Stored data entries
—————

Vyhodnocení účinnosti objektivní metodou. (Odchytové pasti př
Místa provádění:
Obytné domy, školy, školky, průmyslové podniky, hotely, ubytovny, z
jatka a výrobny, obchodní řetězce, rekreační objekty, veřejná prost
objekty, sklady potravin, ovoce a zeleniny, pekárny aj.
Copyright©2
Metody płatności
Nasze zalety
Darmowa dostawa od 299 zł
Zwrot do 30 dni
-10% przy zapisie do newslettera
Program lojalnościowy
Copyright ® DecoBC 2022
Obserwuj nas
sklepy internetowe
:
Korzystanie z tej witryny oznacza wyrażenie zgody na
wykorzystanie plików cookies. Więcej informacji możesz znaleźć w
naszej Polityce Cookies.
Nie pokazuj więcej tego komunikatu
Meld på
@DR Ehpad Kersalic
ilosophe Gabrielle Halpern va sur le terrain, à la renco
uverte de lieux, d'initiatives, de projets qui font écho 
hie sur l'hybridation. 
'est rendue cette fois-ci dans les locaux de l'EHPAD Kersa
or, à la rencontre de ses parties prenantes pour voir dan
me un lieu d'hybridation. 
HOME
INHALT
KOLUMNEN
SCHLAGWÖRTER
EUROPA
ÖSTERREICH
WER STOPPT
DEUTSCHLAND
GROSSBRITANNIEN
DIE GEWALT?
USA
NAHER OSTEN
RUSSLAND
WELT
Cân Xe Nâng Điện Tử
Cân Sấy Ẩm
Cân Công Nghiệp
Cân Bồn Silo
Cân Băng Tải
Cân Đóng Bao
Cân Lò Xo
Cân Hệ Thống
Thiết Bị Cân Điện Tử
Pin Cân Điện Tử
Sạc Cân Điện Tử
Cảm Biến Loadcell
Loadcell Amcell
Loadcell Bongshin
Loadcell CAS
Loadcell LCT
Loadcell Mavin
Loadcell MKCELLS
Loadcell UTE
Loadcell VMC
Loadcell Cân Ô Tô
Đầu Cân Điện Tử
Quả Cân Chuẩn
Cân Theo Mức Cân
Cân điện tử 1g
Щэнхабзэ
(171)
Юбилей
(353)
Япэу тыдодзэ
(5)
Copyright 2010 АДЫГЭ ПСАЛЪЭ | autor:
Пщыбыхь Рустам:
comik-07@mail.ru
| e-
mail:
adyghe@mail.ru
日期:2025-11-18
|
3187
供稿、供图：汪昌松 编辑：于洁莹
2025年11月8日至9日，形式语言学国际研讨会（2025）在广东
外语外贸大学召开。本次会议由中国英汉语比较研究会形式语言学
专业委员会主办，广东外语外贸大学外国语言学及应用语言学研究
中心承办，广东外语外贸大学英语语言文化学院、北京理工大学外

—————

● PROBLEM DETAILS: Using the data above, reproduce every line exactly.

● ANSWER BELOW:
Vyhodnocení účinnosti objektivní metodou. (Odchytové pasti př
Místa provádění:
Obytné domy, školy, školky, průmyslové podniky, hotely, ubytovny, z
jatka a výrobny, obchodní řetězce, rekreační objekty, veřejná prost
objekty, sklady potravin, ovoce a zeleniny, pekárny aj.
Copyright©2
Metody płatności
Nasze zalety
Darmowa dostawa od 299 zł
Zwrot do 30 dni
-10% przy zapisie do newslettera
Program lojalnościowy
Copyright ® DecoBC 2022
Obserwuj nas
sklepy internetowe
:
Korzystanie z tej witryny oznacza wyrażenie zgody na
wykorzystanie plików cookies. Więcej informacji możesz znaleźć w
naszej Polityce Cookies.
Nie pokazuj więcej tego komunikatu
Meld på
@DR Ehpad Kersalic
ilosophe Gabrielle Halpern va sur le terrain, à la renco
uverte de lieux, d'initiatives, de projets qui font écho 
hie sur l'hybridation. 
'est rendue cette fois-ci dans les locaux de l'EHPAD Kersa
or, à la rencontre de ses parties prenantes pour voir dan
me un lieu d'hybridation. 
HOME
INHALT
KOLUMNEN
SCHLAGWÖRTER
EUROPA
ÖSTERREICH
WER STOPPT
DEUTSCHLAND
GROSSBRITANNIEN
DIE GEWALT?
USA
NAHER OSTEN
RUSSLAND
WELT
Cân Xe Nâng Điện Tử
Cân Sấy Ẩm
Cân Công Nghiệp
Cân Bồn Silo
Cân Băng Tải
Cân Đóng Bao
Cân Lò Xo
Cân Hệ Thống
Thiết Bị Cân Điện Tử
Pin Cân Điện Tử
Sạc Cân Điện Tử
Cảm Biến Loadcell
Loadcell Amcell
Loadcell Bongshin
Loadcell CAS
Loadcell LCT
Loadcell Mavin
Loadcell MKCELLS
Loadcell UTE
Loadcell VMC
Loadcell Cân Ô Tô
Đầu Cân Điện Tử
Quả Cân Chuẩn
Cân Theo Mức Cân
Cân điện tử 1g
Щэнхабзэ
(171)
Юбилей
(353)
Япэу тыдодзэ
(5)
Copyright 2010 АДЫГЭ ПСАЛЪЭ | autor:
Пщыбыхь Рустам:
comik-07@mail.ru
| e-
mail:
adyghe@mail.ru
日期:2025-11-18
|
3187
供稿、供图：汪昌松 编辑：于洁莹
2025年11月8日至9日，形式语言学国际研讨会（2025）在广东
外语外贸大学召开。本次会议由中国英汉语比较研究会形式语言学
专业委员会主办，广东外语外贸大学外国语言学及应用语言学研究
中心承办，广东外语外贸大学英语语言文化学院、北京理工大学外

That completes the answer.